Give Porcupine Road respect The attitude public facilities director Brad Ryan has about the upkeep of the Porcupine Road was off-base and one-sided. Let me tell you about the real economic impact of Porcupine Road.
Constantine Metal Resources has provided 20-30 well-paying jobs for many years. They spend between $5 million and $6 million each year doing responsible mine prospecting. My own mining activities have brought in five to eight people each year. In addition, a 15-member film crew has called Haines home four of the last six summers and falls.
Don’t forget the hundreds of locals who cut firewood, the loggers who make a living from the Porcupine forest, the berry pickers, the people who spend hours enjoying the incredible beauty the Porcupine Valley has to offer. Have you ever been to Flower Mountain? For the moment, set aside the moose, bears, wolves, grouse, and, yes, those prickly little characters, and think of all those people who work and play by way of Porcupine Road… spending millions of dollars in this little borough. Just ask the business people.
It’s time to stop treating the Porcupine Road like a red-headed stepchild, and give it the respect that it deserves.
Fred Hurt, Porcupine Creek
Porcupine Road floods; borough repairs $40K
A recent $40,000 repair to the Porcupine Road won’t be standard operating procedure in the future, Haines Borough officials warned this week.
Public facilities director Brad Ryan is warning residents and users of the Porcupine Road that if the road washes out again this year, there likely won’t be funds to fix it.
More than a mile of the road sits in an alluvial flood plain. “It is a fix that we are always going to be doing unless we put tons and tons of money into it. It is always going to need to be addressed,” Ryan said.

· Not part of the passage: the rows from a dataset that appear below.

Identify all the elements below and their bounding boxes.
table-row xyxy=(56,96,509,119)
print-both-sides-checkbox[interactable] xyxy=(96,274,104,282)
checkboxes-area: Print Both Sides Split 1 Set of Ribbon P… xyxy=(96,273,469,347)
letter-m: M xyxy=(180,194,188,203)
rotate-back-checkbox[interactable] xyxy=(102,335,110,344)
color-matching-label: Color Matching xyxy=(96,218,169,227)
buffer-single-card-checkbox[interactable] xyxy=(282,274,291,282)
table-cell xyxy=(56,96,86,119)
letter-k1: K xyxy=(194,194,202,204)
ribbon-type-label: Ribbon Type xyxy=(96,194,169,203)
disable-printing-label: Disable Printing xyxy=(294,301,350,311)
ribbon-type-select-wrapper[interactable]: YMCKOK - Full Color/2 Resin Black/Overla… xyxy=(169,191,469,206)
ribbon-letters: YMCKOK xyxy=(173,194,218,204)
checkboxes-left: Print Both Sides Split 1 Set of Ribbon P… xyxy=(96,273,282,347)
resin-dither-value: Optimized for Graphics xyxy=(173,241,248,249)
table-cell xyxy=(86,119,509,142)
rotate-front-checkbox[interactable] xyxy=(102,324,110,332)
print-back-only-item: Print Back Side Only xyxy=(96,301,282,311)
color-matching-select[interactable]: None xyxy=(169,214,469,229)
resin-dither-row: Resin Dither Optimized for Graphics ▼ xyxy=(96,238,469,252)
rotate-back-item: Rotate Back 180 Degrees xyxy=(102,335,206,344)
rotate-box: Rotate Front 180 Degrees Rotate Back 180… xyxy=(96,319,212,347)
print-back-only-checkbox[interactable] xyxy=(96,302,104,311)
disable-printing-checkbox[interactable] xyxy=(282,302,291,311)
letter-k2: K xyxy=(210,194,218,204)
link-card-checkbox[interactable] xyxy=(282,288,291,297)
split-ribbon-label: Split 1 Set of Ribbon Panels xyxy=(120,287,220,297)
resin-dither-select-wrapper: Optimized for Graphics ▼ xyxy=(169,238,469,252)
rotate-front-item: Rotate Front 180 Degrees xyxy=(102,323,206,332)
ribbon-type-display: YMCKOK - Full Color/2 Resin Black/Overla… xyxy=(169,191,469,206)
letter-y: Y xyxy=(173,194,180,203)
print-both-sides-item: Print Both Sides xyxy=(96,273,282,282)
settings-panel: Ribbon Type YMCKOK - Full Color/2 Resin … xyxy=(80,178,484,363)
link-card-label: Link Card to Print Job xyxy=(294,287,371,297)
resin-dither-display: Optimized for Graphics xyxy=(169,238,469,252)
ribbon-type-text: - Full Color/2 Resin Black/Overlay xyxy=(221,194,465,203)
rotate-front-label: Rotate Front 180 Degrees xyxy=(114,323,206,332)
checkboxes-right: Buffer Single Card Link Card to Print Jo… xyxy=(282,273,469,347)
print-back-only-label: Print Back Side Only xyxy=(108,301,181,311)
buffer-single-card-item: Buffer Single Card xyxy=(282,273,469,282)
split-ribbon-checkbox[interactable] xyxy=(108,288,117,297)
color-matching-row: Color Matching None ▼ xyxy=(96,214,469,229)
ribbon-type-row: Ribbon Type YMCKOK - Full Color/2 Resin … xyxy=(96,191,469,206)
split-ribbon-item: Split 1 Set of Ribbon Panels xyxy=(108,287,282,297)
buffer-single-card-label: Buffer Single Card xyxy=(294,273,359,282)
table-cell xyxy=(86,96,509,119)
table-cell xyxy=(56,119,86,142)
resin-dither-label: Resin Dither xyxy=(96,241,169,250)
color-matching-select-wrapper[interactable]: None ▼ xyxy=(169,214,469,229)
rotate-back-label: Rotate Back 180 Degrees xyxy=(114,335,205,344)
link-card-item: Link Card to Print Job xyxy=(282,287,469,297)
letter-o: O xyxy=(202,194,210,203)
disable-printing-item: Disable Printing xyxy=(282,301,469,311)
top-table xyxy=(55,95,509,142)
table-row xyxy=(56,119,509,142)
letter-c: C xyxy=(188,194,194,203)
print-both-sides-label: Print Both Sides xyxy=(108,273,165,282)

Ryan and manager Bill Seward checked out the road’s condition late last week.
“We stood up on the embankment and the river level -- the water table -- is higher than the road, hence why the road is saturated,” Seward said.

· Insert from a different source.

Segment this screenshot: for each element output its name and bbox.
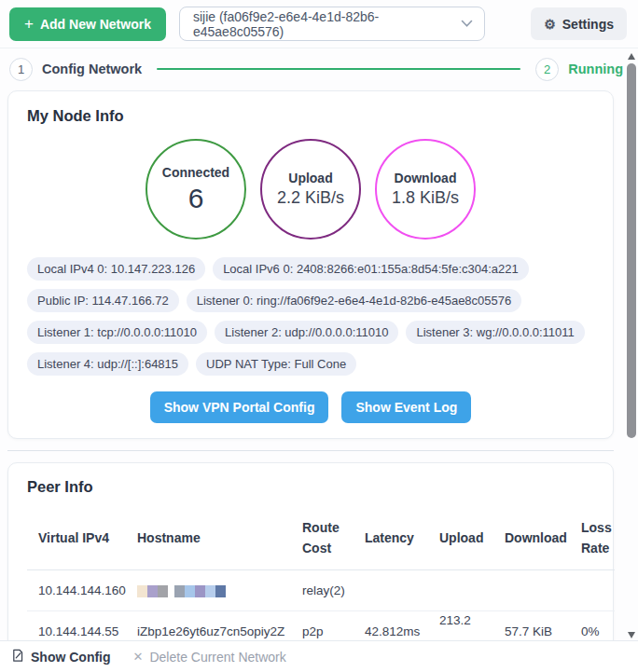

Ryan said the road washed out earlier this month, and the borough spent $40,000 dumping 570 cubic yards of material in as an emergency fix.
“It worked fine. It’s a good fix, but there are areas right downstream of it that we are worried might wash out again,” Ryan said.
As interim manager at the time, Ryan was allowed to spend up to $50,000 in emergency situations. “It came up unexpectedly and I was just concerned about safety. If you came around that corner in the dark, you would drown. If you went in there it would have been ugly,” he said.
“Had I had time to plan it, I wouldn’t have done that. But at the time it was either fix it or block the road. Either way we would have had to put money in to do either of those actions. The $40,000 was expensive, but it made it safe until we could let the public know that we’re not going to do it again.”
The road sees little use aside from Constantine Metal Resources and RAW TV crews, and Ryan hopes to talk to those companies about road upkeep.
“This is a little bit of a warning that we have to have a bigger discussion,” he said.
Ryan said he fixed the road because of the safety issue, not because the borough wanted to offer special treatment to Constantine or film crews that use the area. He also said he would support a cost-sharing initiative where the users contribute to the road’s maintenance.
The area accessed by Constantine and film crews can also be reached by the lengthier Sunshine Mountain Road.
Porcupine Road isn’t flooded right now, but could soon be if heavy rains or warm temperatures spur rapid glacial melt, Ryan said.
“We aren’t intending to put more money into it this year. If it washes out again we’ll probably put a berm in and say, ‘Road closed due to safety.’”
Forester Greg Palmieri said the Department of Transportation passively managed and maintained the road for years after statehood, though it was just a trail for decades. In 1997 or 1998, the trail washed out and DOT stopped maintaining it.
In the early 2000s, John Schnabel received an easement from the Department of Natural Resources to put the road in its current location. The borough took over the road about five years ago, Palmieri said.